Data to use Block Start

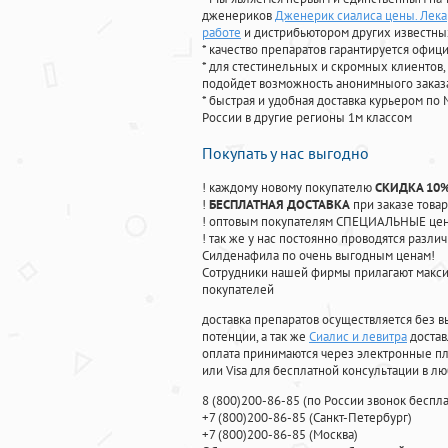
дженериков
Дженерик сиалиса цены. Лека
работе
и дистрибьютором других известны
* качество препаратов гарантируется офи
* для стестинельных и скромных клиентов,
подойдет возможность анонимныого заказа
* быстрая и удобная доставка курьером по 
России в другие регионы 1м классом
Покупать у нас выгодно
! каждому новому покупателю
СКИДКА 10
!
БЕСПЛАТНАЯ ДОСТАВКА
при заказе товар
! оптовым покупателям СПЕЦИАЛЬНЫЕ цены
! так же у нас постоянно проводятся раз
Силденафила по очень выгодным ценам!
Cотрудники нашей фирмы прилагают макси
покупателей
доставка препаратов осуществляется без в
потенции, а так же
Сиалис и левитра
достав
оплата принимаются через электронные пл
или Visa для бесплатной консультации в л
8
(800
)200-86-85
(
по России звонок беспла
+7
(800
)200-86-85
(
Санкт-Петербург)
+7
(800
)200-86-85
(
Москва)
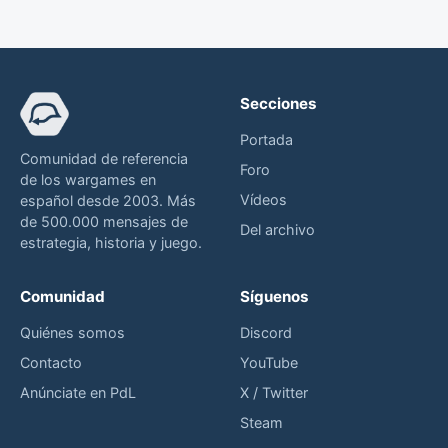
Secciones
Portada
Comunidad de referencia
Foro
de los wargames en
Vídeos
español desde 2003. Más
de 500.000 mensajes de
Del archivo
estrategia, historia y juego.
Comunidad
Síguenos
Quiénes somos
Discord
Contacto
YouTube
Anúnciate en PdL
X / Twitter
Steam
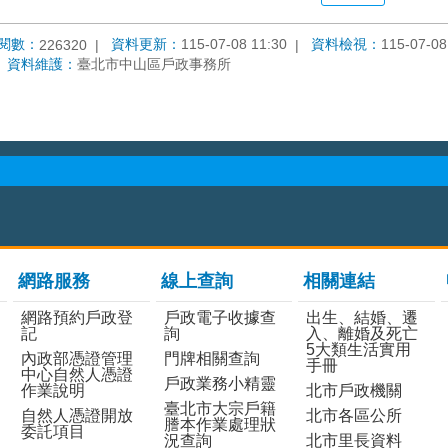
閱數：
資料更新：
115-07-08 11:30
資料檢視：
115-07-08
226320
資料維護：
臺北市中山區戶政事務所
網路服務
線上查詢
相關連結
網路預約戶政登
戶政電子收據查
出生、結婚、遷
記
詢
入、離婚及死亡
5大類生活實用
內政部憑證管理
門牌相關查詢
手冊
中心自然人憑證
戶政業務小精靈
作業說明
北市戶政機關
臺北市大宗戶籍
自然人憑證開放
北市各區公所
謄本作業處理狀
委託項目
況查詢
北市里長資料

Data to use Block End
Data to use Block Start

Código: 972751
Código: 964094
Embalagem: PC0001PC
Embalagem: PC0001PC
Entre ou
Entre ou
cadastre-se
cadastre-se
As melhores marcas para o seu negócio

Data to use Block End

# [Task prompt]
Lines with "Comunidad": find them in the data and copy each one.

# [Solution for this exercise]
Comunidad de referencia
Comunidad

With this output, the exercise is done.